Le patron me taquinait :

— Votre nez s’allonge, disait-il.

Sandrine riait avec moi, et Bergeounette affirmait que la lecture n’était pas meilleure que le pain sec.

Je ne plaisais guère à Bergeounette. Elle supportait mal de me voir rester une demi-journée sans parler ni remuer les pieds, et elle m’accusait de n’aimer que le silence.

Pourtant lorsqu’elle chantait ou racontait, je l’écoutais toujours avec un grand plaisir, et bien des fois, j’avais réclamé la suite d’une histoire que le patron avait interrompue.

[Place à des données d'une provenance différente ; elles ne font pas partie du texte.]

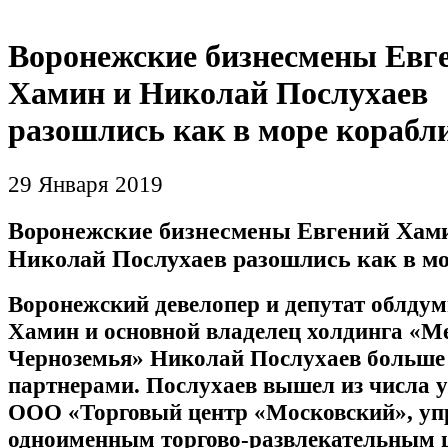
Воронежские бизнесмены Евг
Хамин и Николай Послухаев
разошлись как в море корабл
29 Января 2019
Воронежские бизнесмены Евгений Хам
Николай Послухаев разошлись как в мо
Воронежский девелопер и депутат облду
Хамин и основной владелец холдинга «М
Черноземья» Николай Послухаев больше
партнерами. Послухаев вышел из числа 
ООО «Торговый центр «Московский», у
одноименным торгово-развлекательным 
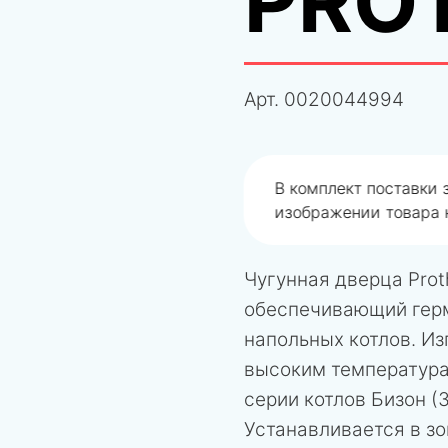
PRO
Арт.
0020044994
одобрали не правильно
В комплект поставки
изображении товара н
Чугунная дверца Pro
обеспечивающий герм
напольных котлов. Из
высоким температура
серии котлов Бизон (
Устанавливается в зо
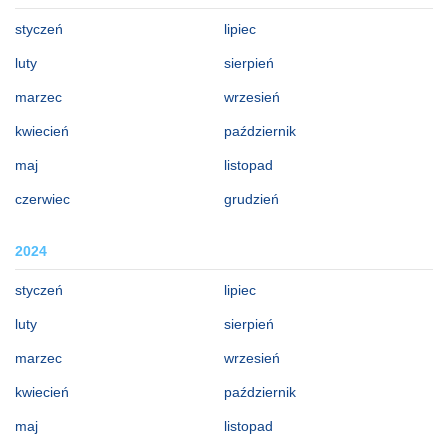
styczeń
lipiec
luty
sierpień
marzec
wrzesień
kwiecień
październik
maj
listopad
czerwiec
grudzień
2024
styczeń
lipiec
luty
sierpień
marzec
wrzesień
kwiecień
październik
maj
listopad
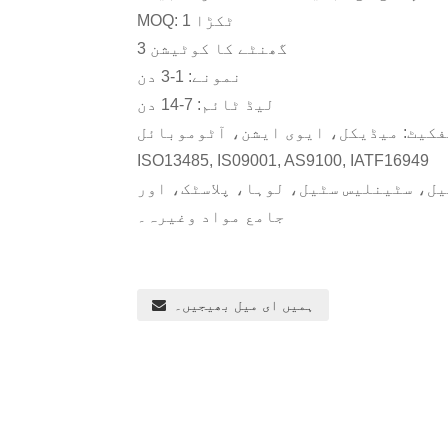
MOQ: 1 ٹکڑا
3 گھنٹے کا کوٹیشن
نمونے: 1-3 دن
لیڈ ٹائم: 7-14 دن
ISO13485, IS09001, AS9100, IATF16949
ل، سٹینلیس سٹیل، لوہا، پلاسٹک، اور
جامع مواد وغیرہ۔
ہمیں ای میل بھیجیں۔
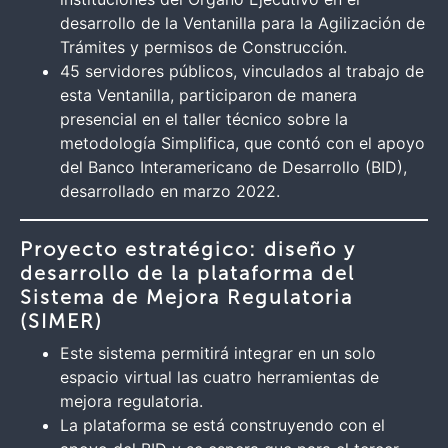
desarrollo de la Ventanilla para la Agilización de
Trámites y permisos de Construcción.
45 servidores públicos, vinculados al trabajo de
esta Ventanilla, participaron de manera
presencial en el taller técnico sobre la
metodología Simplifica, que contó con el apoyo
del Banco Interamericano de Desarrollo (BID),
desarrollado en marzo 2022.
Proyecto estratégico: diseño y
desarrollo de la plataforma del
Sistema de Mejora Regulatoria
(SIMER)
Este sistema permitirá integrar en un solo
espacio virtual las cuatro herramientas de
mejora regulatoria.
La plataforma se está construyendo con el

Mon visage non plus ne lui plaisait pas. Elle disait qu’on ne savait pas comment il était fait. Elle regardait le sien dans une petite glace et, quand elle s’était assurée qu’il restait brun et d’aspect solide, elle s’étonnait que le mien soit tantôt pâle et flétri, comme si j’étais malade, et tantôt éclatant de fraîcheur, comme si je possédais la plus belle santé du monde. Et quoiqu’il n’y eût jamais de chicanes entre nous deux, nous paraissions séparées par un obstacle que ni l’une ni l’autre ne pourrait jamais franchir.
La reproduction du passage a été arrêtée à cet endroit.